Lavendel pflegen: Sonne, Wasser, Erde und der Schnitt, auf den es ankommt
Lavendel stirbt selten an Kälte oder Durst. Er ertrinkt, verkümmert im Schatten und verholzt ohne Schnitt. Wie viel Sonne er wirklich braucht, wie du gießt, ohne die Wurzeln zu faulen, und wie du ihn schneidest.
Das Wichtigste zur Lavendelpflege auf den Punkt gebracht: sechs Stunden pralle Sonne, Erde, die zügig abtrocknet, kaum Dünger und zwei Schnitte im Jahr. Wenn Licht und Drainage stimmen, ist der Rest Nebensache. Wenn eines von beiden fehlt, rettet keine Pflegemaßnahme der Welt die Pflanze.
Dieser Leitfaden ist für alle, die einen blühenden Lavendeltopf gekauft und auf den Wohnzimmertisch gestellt haben, wo er nach drei Wochen grau wurde. Oder für alle, die seit zwei Jahren einen Strauch im Beet stehen haben, ihn nie geschnitten haben und jetzt vor einem kahlen Holzgerüst mit vier Blüten an den Spitzen stehen.
Beide Probleme haben dieselbe Ursache: Lavendel stammt von sonnigen Felshängen und verträgt keine Zimmerpflanzen-Behandlung.
Das Wichtigste im Überblick:
Licht lässt sich durch nichts ersetzen. Bei weniger als 6 Stunden direkter Sonne vergeilen die Triebe, die Blüten bleiben aus und der Duft lässt nach. Ein helles Fenster reicht dafür nicht aus.
Staunässe tötet mehr Lavendel als jeder Frost. Schwere, feuchte Erde lässt die Wurzeln innerhalb weniger Tage faulen, selbst bei voller Sonne.
Die Art entscheidet über den Rest. Echter Lavendel übersteht Frost problemlos, leidet aber in schwülen Sommern. Schopflavendel und Zahnlavendel ticken genau umgekehrt.
Regelmäßiges Düngen schadet. Nährstoffreicher Boden sorgt für lange, weiche Triebe und kaum Blüten.
Ohne Schnitt verholzt die Basis, und aus altem Holz treibt Lavendel nicht mehr aus.
Steckbrief: Lavendel im Überblick
Erfolgreiche Lavendelpflege erfordert drei Grundbedingungen gleichzeitig: 6 bis 8 Stunden direkte Sonne am Tag, magere und durchlässige Erde mit einem pH-Wert zwischen 6,5 und 7,5 sowie zwei Schnitte pro Jahr, einmal direkt nach der Blüte und einmal im Frühjahr. Dünger ist überflüssig, und zu viel Wasser ist die häufigste Todesursache.
Alle genauen Details findest du im Artensteckbrief:
Genau diese Punkte entscheiden darüber, ob dein Lavendel jedes Jahr zuverlässig blüht oder nach zwei Monaten eingeht.
Vorab: Welchen Lavendel hast du überhaupt?
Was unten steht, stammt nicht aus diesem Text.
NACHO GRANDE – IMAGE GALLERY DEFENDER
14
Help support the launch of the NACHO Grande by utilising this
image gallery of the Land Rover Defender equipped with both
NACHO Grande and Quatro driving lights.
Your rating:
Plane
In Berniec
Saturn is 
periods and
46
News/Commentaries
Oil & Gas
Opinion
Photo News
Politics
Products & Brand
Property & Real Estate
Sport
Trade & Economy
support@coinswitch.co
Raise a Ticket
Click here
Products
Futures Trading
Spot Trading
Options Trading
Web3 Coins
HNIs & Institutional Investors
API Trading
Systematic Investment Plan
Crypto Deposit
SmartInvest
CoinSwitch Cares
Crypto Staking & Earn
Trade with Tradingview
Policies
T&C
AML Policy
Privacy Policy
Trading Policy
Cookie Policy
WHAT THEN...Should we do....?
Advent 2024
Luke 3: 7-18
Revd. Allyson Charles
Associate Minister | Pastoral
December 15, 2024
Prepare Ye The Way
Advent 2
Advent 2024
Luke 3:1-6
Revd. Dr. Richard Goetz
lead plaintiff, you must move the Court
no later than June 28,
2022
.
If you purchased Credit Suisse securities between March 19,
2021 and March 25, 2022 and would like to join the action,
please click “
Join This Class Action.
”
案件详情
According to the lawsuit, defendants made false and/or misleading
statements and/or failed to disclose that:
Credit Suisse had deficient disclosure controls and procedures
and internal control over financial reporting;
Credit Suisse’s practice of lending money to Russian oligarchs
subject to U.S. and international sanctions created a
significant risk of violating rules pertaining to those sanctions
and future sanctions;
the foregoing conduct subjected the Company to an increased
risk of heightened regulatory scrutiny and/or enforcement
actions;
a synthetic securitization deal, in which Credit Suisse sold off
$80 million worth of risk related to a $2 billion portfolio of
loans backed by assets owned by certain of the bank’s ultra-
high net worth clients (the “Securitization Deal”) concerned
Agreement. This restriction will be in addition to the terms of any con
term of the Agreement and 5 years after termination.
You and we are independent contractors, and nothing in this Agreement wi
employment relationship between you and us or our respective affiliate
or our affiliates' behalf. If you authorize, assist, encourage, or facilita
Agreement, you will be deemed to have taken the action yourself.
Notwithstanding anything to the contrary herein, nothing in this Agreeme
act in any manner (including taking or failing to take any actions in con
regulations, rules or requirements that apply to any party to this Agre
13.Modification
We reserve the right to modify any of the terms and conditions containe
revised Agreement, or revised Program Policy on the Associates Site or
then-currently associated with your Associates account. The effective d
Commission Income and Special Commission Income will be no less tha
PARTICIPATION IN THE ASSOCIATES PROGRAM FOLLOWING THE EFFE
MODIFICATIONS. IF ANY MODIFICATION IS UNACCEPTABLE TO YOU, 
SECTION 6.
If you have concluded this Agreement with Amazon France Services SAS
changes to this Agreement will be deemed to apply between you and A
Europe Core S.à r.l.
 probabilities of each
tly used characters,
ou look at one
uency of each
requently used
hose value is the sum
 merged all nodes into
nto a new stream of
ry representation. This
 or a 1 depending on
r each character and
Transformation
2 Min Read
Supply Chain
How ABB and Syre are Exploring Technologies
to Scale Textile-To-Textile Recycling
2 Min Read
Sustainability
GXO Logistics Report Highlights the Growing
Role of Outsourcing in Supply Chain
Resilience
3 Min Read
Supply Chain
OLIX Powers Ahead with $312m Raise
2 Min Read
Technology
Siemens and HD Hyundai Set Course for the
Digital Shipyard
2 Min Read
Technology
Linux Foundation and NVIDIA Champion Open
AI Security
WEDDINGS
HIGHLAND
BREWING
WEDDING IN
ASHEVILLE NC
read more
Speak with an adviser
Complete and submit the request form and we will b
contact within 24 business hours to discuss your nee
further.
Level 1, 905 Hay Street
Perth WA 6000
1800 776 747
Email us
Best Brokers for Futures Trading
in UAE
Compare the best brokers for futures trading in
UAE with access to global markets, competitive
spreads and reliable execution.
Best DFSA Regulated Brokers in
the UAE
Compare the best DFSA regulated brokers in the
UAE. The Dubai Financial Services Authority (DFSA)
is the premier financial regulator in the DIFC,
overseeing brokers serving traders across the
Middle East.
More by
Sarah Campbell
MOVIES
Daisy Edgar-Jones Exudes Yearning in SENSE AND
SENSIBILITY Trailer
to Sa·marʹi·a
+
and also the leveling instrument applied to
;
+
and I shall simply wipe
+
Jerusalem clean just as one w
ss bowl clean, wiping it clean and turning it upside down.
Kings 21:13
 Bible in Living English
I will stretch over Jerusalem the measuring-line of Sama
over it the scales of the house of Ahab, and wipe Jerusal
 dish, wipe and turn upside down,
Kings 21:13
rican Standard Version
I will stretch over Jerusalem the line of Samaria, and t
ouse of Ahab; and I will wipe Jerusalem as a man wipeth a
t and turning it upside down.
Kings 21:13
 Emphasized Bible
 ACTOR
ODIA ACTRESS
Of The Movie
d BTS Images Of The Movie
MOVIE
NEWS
Pflanzenratgeber sprechen oft pauschal von „Lavendel“, als gäbe es nur eine Art. Die drei gängigen Arten unterscheiden sich jedoch stark in ihren Ansprüchen an das Klima. Wer die falsche Art für seinen Standort wählt, hat von Anfang an verloren.
Echter Lavendel (Lavandula angustifolia) | Zahnlavendel oder Französischer Lavendel (Lavandula dentata) | Schopflavendel (Lavandula stoechas) | |
|---|---|---|---|
Merkmale | Schmale, glatte, graugrüne Blätter. Schlanke Blütenähren ohne auffälligen Schopf | Gezähnte Blattränder wie ein Kamm. Eher buschiger, offener Wuchs | Auffällige lila Hochblätter an der Spitze der Ähre, die an Schmetterlingsflügel erinnern |
Kälteverträglichkeit | Winterhart bis etwa -15 °C | Kaum frosthart. Übersteht harte Winter draußen nicht | Nur bedingt frosthart, verträgt leichten Frost |
Hitze und hohe Feuchtigkeit | Leidet am ehesten unter schwülem Wetter | Kommt damit am besten zurecht | Verträgt Wärme gut |
Idealer Einsatzort | Gemäßigtes Klima, kalter Winter, trockenerer Sommer | Warme Regionen, regnerischer Sommer, Topfkultur | Warmes Klima, Kübel oder Hochbeet |
Blütezeit | Ein Hauptflor im Hochsommer | Lange Blütezeit, bei Wärme fast das ganze Jahr | Lange Blüte vom späten Frühjahr bis in den Herbst |
Die landwirtschaftliche Beratungsstelle der University of Florida schreibt für ein feucht-subtropisches Klima, ähnlich dem in weiten Teilen Brasiliens. Sie spricht Klartext über Lavendel: Echter Lavendel lässt sich wegen der Kombination aus Sommerhitze und Feuchtigkeit am schwersten am Leben halten. Schopflavendel und Zahnlavendel kommen in den Zonen 8 bis 11 gut zurecht (UF/IFAS Extension, Julia Sirchia, Mai 2024). Die Luftfeuchtigkeit zusammen mit dem Sommerregen hält das Laub zu lange nass, was das Auftreten von Pilzen begünstigt.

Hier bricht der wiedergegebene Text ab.